Published December 11, 2008
SACRAMENTO, Calif. — California's utilities, refineries and large factories must transform their operations to cut greenhouse gas emissions as part of a new climate plan before state regulators.
On Thursday, the California Air Resources Board was expected to adopt what would be the nation's most sweeping global warming plan, outlining for the first time how individuals and businesses would meet a landmark 2006 law that made the state a leader on global climate change.
It would hold California's worst polluters accountable for the heat-trapping emissions they produce — transforming how people travel, utilities generate power and businesses use electricity.
At the heart of the plan is the future creation of a carbon-credit market designed to give the state's major polluters cheaper ways to cut emissions.
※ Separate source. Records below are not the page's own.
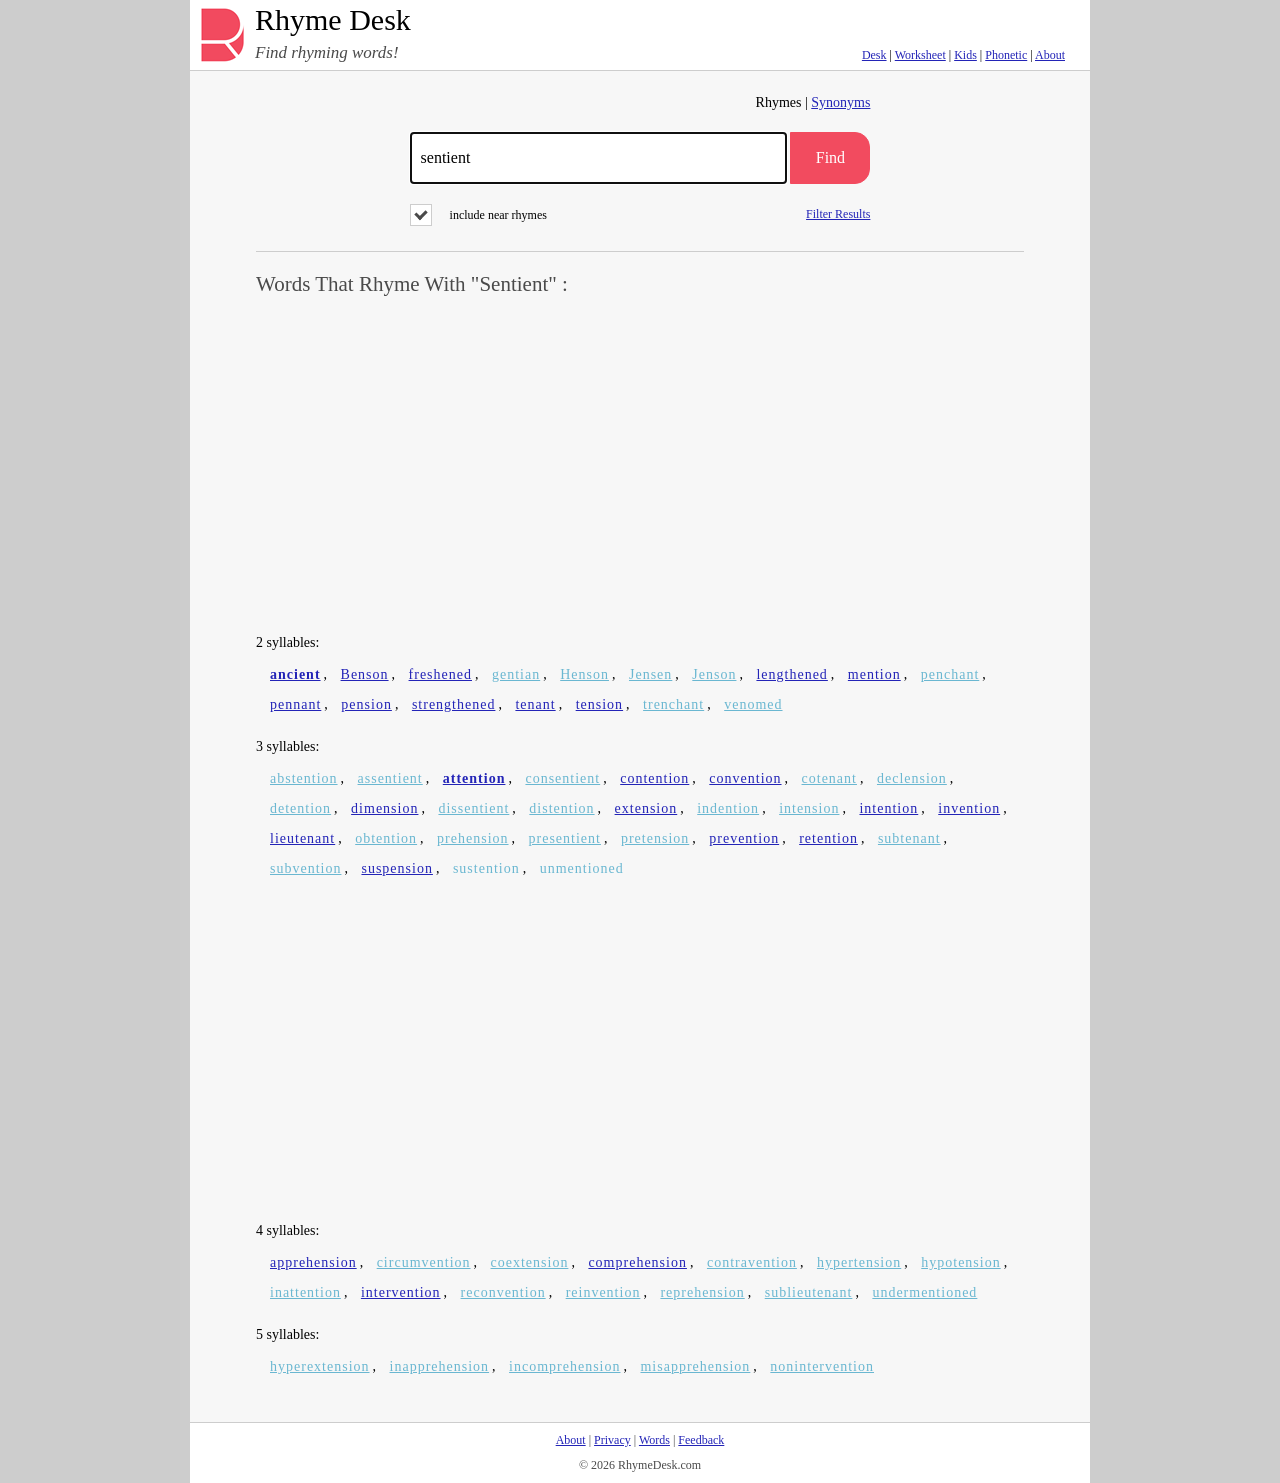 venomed (753, 704)
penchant (950, 674)
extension (646, 808)
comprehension (637, 1262)
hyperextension (320, 1366)
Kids (965, 55)
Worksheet (920, 55)
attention (474, 778)
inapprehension (440, 1366)
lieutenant (302, 838)
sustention (486, 868)
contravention (752, 1262)
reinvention (603, 1292)
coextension (530, 1262)
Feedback (701, 1440)
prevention (744, 838)
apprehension (313, 1262)
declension (912, 778)
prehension (472, 838)
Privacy (612, 1440)
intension (809, 808)
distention (561, 808)
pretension (655, 838)
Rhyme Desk (333, 20)
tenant (535, 704)
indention (728, 808)
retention (828, 838)
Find (830, 157)
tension (599, 704)
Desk (874, 55)
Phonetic (1006, 55)
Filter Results (838, 213)
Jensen (650, 674)
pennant (295, 704)
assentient (390, 778)
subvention (305, 868)
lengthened (791, 674)
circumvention (424, 1262)
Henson (584, 674)
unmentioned (582, 868)
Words (654, 1440)
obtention (386, 838)
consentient (562, 778)
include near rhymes (478, 215)
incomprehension (564, 1366)
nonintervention (822, 1366)
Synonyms (840, 102)
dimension (384, 808)
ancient (295, 674)
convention (745, 778)
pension (366, 704)
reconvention (503, 1292)
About (1050, 55)
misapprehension (695, 1366)
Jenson (714, 674)
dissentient (473, 808)
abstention (304, 778)
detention (300, 808)
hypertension (859, 1262)
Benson (365, 674)
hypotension (960, 1262)
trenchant (673, 704)
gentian (516, 674)
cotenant (829, 778)
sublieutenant (809, 1292)
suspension (396, 868)
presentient (565, 838)
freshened (440, 674)
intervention (401, 1292)
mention (874, 674)
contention (654, 778)
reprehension (702, 1292)
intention (888, 808)
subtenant (909, 838)
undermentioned (924, 1292)
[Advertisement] (640, 466)
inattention (305, 1292)
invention (969, 808)
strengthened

If adopted, the plan would set clear strategies for how the country's most populous state plans to cut emissions at a time many governments around the world are struggling with a financial crisis that threatens to undermine efforts to fight climate change.
California's 2006 law, called the Global Warming Solutions Act, mandates the state cut emissions to 1990 levels by 2020.
The strategy chosen by air regulators relies on 31 new rules affecting all facets of life, from what fuels Californians put in their vehicles to what kind of air conditioners businesses put in their buildings.
The average Californian, for example, can expect to pay to have his or her car tires inflated during oil changes and to pay higher power bills as utilities try to increase their use of renewable energy.
He or she could also see more fuel-efficient cars at dealerships, better public transportation, new housing near schools and businesses, and utility rebates to equip homes to be more energy efficient.
New fees and reporting requirements will accompany the emission rules.
Finding ways to implement California's target has not been without controversy.
Republicans, small businesses and major industries that will be forced to change their operations say jobs could be lost, companies might leave the state and energy prices will skyrocket.
California's nonpartisan legislative analyst and independent scientists have criticized some of the air board's research, saying the costs to the state could be greater than projected. Assemblyman Roger Niello, R-Fair Oaks, has asked the board to postpone its vote and perform a more thorough economic analysis.
An air board analysis published in September projected California's economy would grow faster if the state acts to cut emissions. It estimated 100,000 more jobs would be created and the average California household would save $400 a year by driving more fuel-efficient vehicles and living in more energy-efficient homes.
Air board chairwoman Mary Nichols said she was optimistic the country would be out of the recession by the time California's industries, commercial businesses and individuals must begin complying with emission regulations in 2012.
Once all the measures are in force, the air board projects the cost to the state at $25 billion in 2020, but said that will be more than offset by the savings — which it estimates at $40 billion that year. Supporters of the law also hope it will make California a leader in green technology, attracting investments and jobs.
Most of the reductions in California's emissions will come from more detailed regulations that will be written over the next few years, including rules governing a cap-and-trade program that launches in 2012 to help the largest polluters achieve emission cuts.
But allowing businesses to buy their way out of the problem is another contentious part of the plan. Representatives of California's poor communities say the polluting power plants, refineries and factories in their neighborhoods could write a check rather than cut emissions.